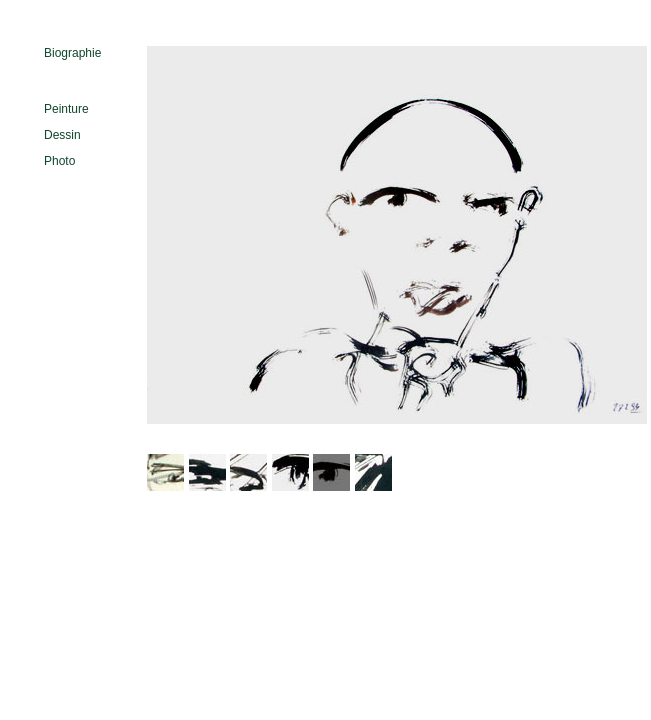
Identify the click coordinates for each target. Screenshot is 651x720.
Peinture (66, 109)
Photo (59, 161)
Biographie (72, 53)
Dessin (62, 135)
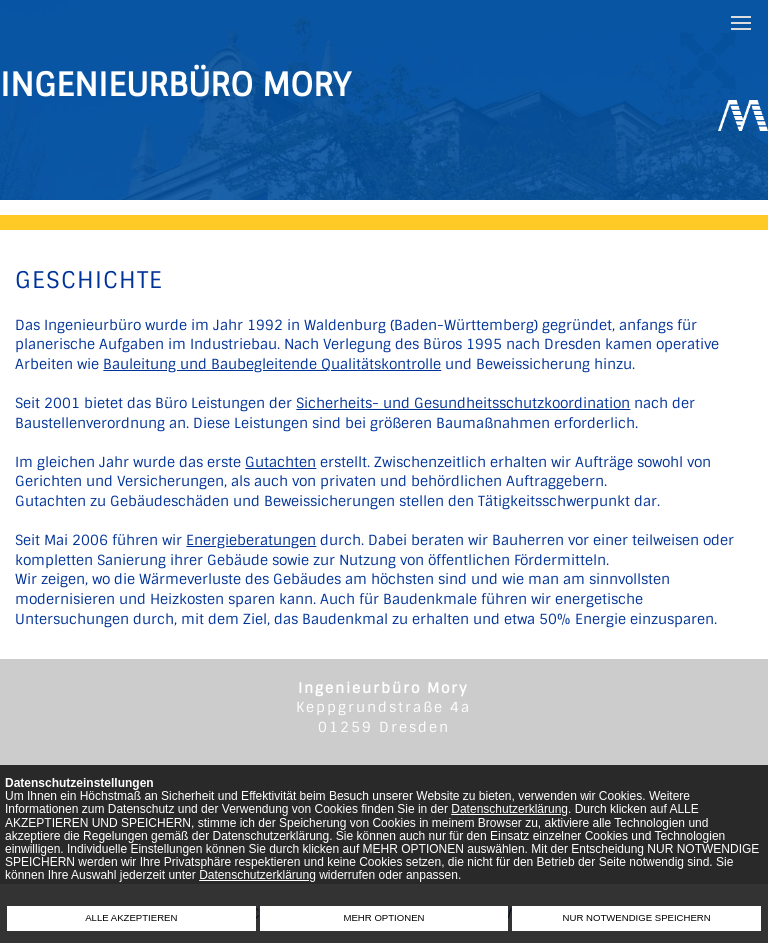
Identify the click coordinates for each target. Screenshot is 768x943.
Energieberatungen (251, 540)
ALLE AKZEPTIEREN (131, 917)
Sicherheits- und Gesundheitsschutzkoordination (463, 403)
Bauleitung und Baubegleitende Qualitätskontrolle (272, 364)
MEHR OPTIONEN (383, 917)
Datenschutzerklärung (509, 809)
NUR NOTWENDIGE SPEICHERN (637, 917)
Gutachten (280, 462)
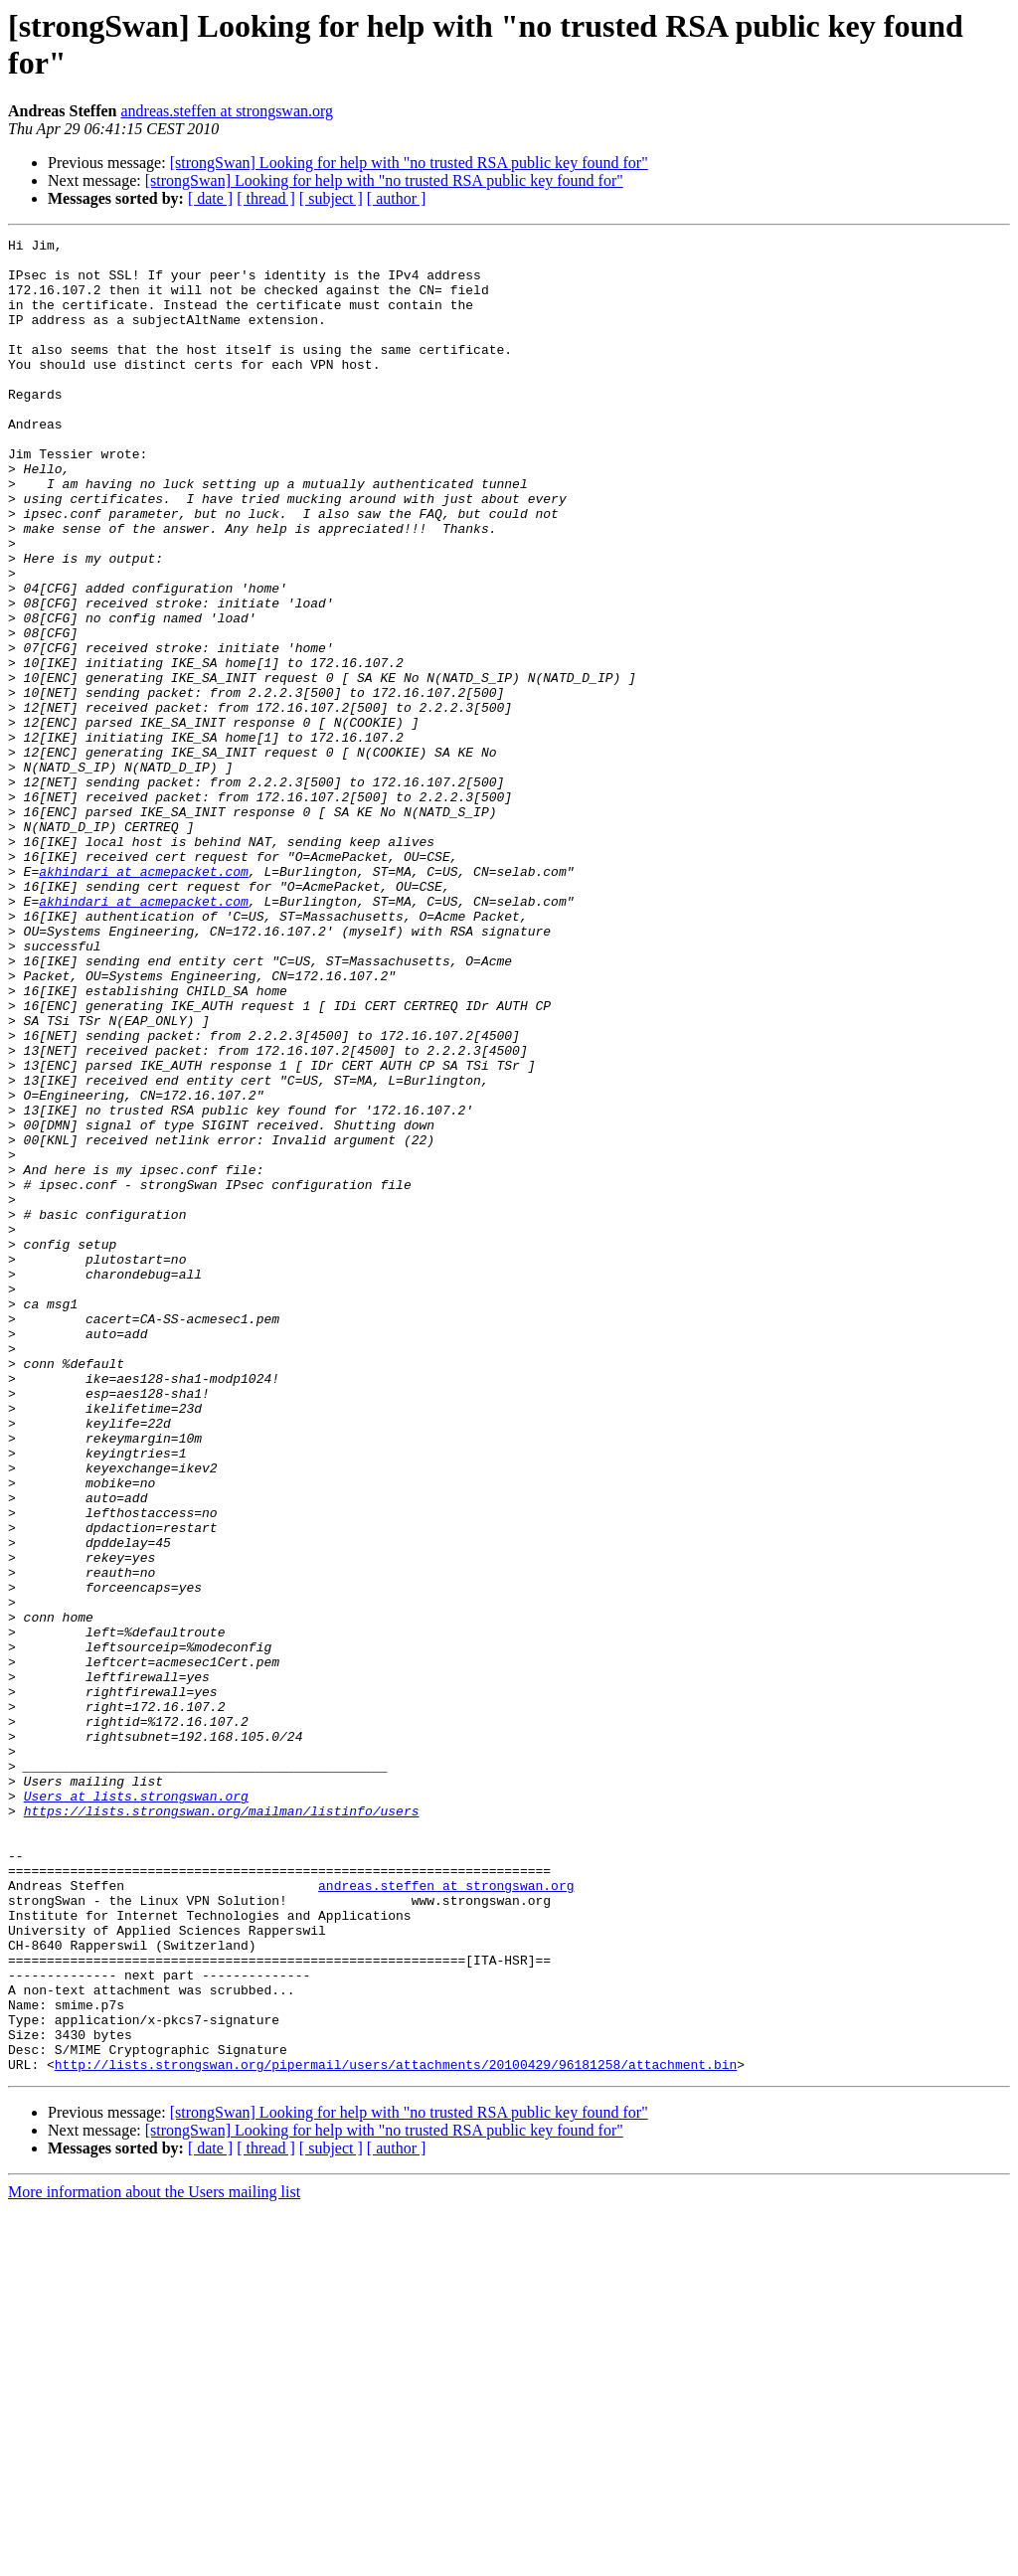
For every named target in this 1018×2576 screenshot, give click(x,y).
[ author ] (396, 198)
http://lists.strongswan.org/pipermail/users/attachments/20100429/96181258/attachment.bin (396, 2431)
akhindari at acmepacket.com (144, 999)
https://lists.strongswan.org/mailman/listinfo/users (222, 2127)
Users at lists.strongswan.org (136, 2109)
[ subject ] (331, 198)
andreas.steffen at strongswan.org (226, 110)
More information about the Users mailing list (154, 2558)
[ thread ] (266, 198)
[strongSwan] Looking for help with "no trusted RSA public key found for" (409, 162)
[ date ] (210, 198)
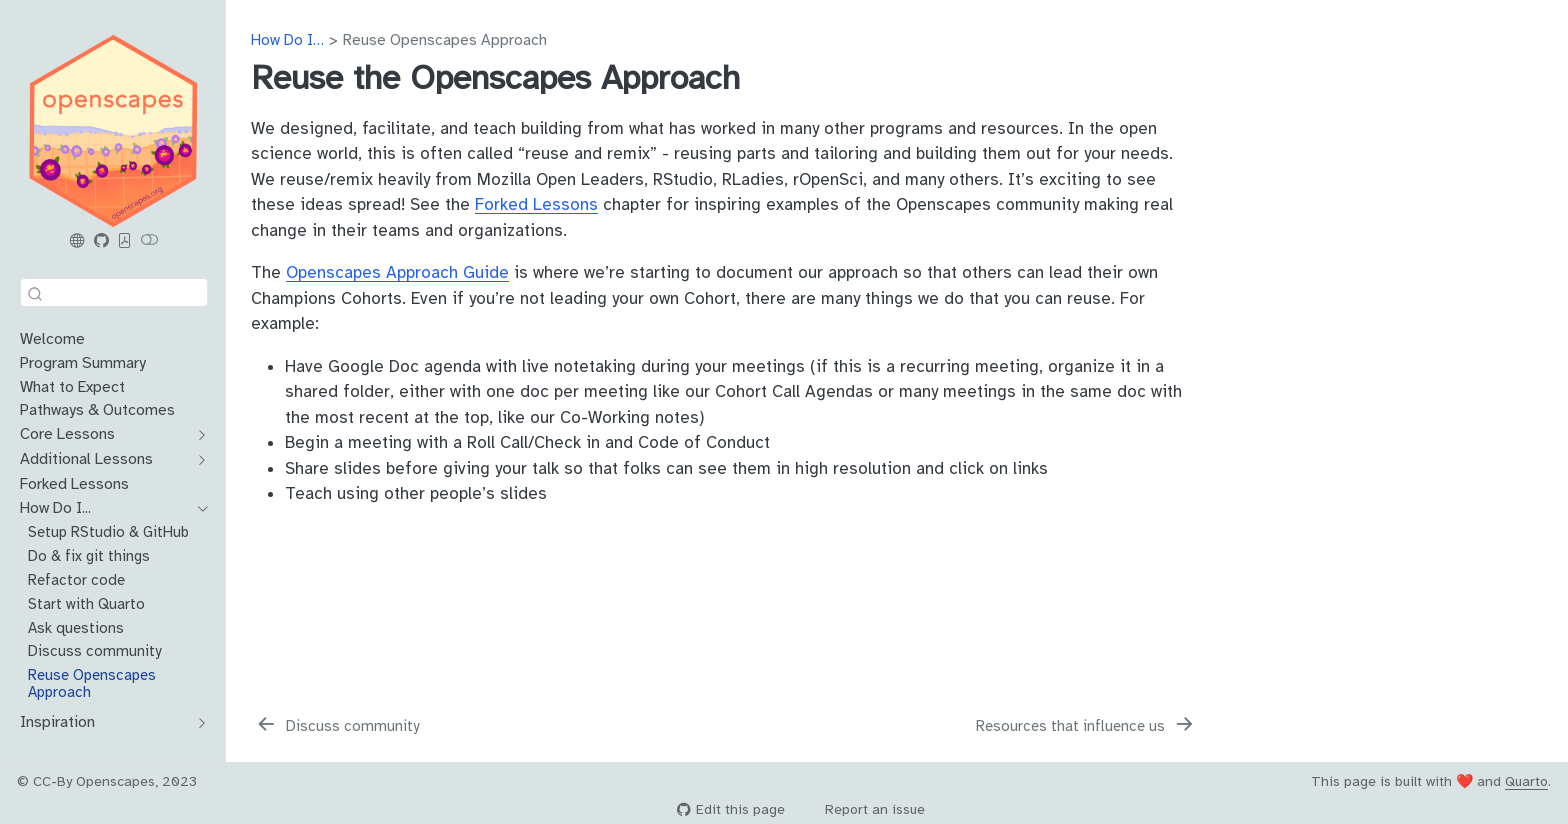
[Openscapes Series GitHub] (101, 241)
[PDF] (125, 241)
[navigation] (197, 435)
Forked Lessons (536, 204)
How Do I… (287, 39)
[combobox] (114, 292)
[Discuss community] (336, 726)
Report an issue (865, 809)
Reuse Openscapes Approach (445, 39)
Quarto (1526, 781)
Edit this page (731, 809)
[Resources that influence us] (1086, 726)
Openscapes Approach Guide (397, 272)
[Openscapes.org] (78, 241)
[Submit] (35, 293)
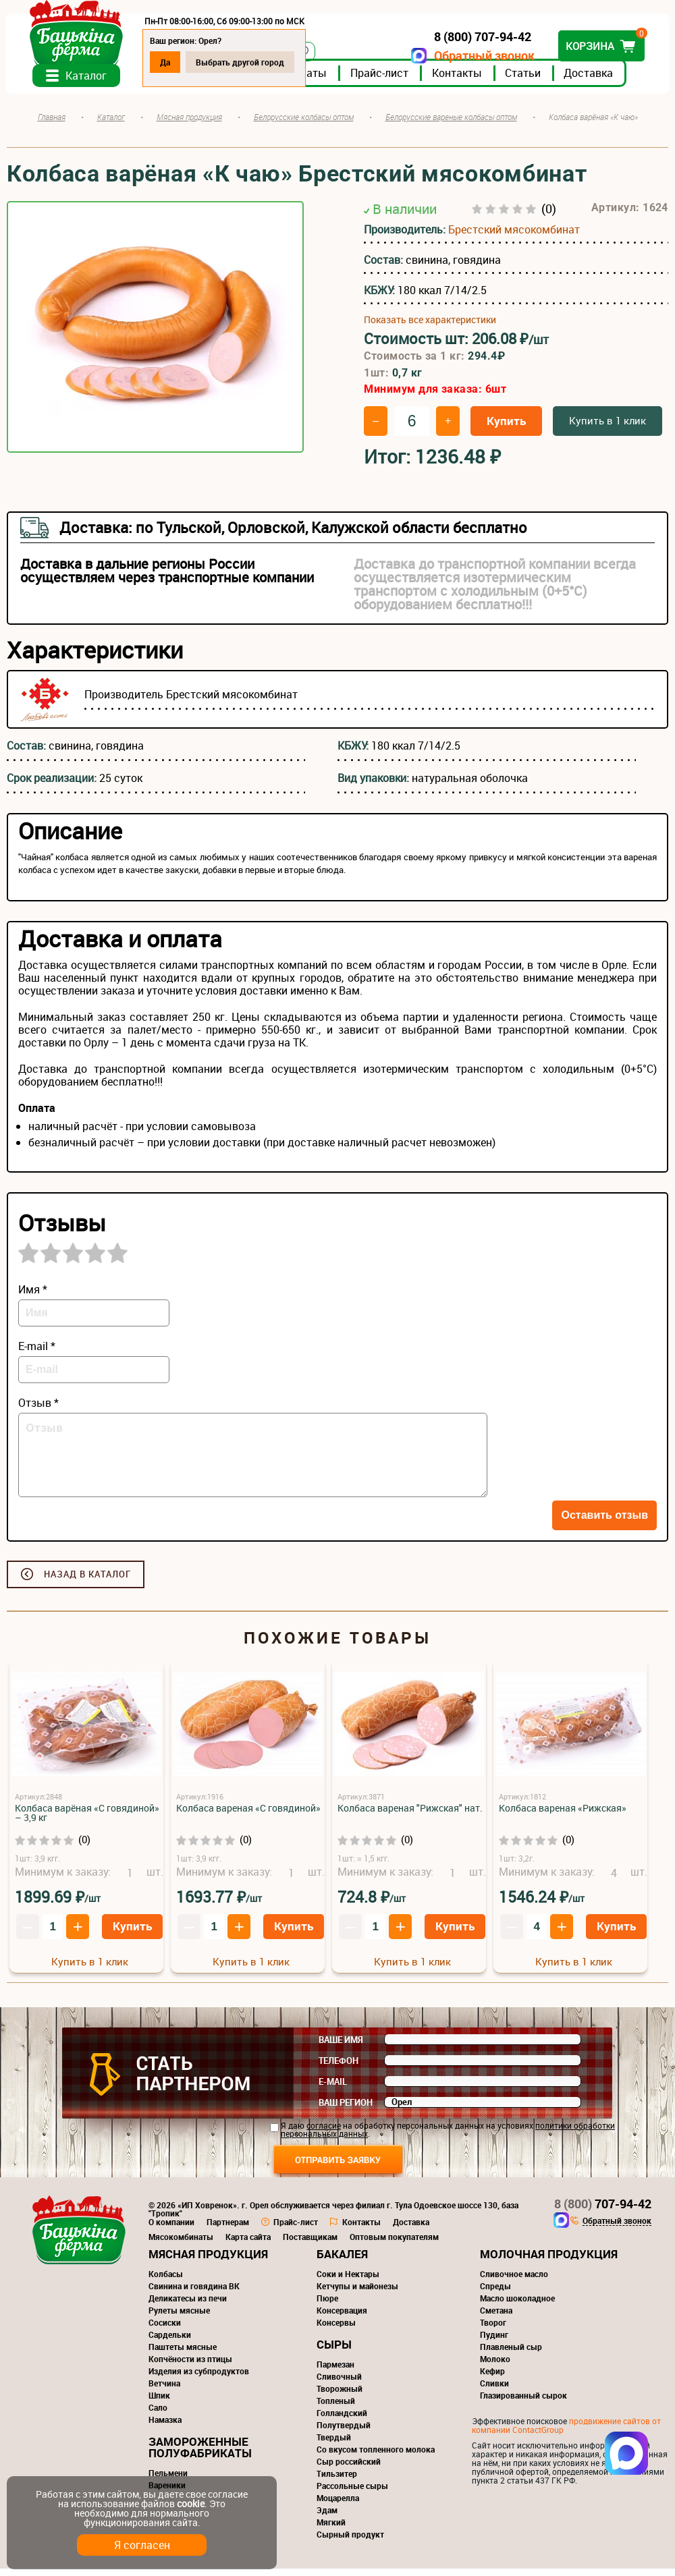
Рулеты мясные (179, 2317)
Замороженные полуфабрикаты (200, 2454)
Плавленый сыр (511, 2354)
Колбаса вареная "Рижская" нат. (410, 1815)
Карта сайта (248, 2244)
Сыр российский (349, 2468)
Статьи (524, 80)
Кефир (492, 2378)
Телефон (338, 2068)
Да (166, 62)
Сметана (496, 2317)
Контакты (458, 80)
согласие (323, 2132)
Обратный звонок (483, 55)
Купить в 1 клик (607, 428)
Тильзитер (337, 2480)
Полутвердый (344, 2432)
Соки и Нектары (348, 2281)
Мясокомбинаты (180, 2244)
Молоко (495, 2366)
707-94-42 (602, 2211)
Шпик (159, 2402)
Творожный (339, 2395)
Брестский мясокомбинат (514, 236)
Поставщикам (310, 2244)
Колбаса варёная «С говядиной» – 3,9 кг (87, 1820)
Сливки (494, 2390)
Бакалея (342, 2261)
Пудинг (494, 2341)
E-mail (333, 2089)
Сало (157, 2414)
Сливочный (339, 2383)
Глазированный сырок (523, 2402)
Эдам (327, 2517)
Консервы (336, 2329)
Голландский (342, 2420)
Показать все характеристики (430, 327)
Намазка (165, 2426)
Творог (493, 2329)
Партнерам (228, 2229)
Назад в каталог (87, 1581)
----------
#### [About this task]
Please return all lines in the material above that include the word "Openscapes".

#### [Solution to this problem]
[Openscapes Series GitHub] (101, 241)
Reuse Openscapes Approach (445, 39)
Openscapes Approach Guide (397, 272)
[Openscapes.org] (78, 241)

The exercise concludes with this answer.